**WHAT THE EXERCISE ASKS**
Give back a single number: the count of lines in the data that contain the string "Факултетот".

**SOURCE DATA**
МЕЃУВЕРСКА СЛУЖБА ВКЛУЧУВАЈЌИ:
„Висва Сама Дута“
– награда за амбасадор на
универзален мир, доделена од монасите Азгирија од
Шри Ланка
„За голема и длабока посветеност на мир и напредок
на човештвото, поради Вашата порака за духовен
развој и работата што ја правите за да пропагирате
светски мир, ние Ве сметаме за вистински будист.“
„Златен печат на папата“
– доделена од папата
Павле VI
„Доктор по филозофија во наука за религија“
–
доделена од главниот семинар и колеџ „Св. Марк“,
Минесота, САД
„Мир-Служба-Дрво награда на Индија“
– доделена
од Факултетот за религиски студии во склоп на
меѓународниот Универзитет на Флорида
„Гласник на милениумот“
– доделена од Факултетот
---
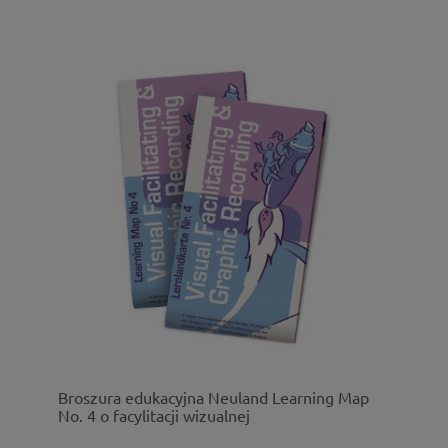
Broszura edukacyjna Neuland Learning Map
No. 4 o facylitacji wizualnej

**TASK OUTPUT**
2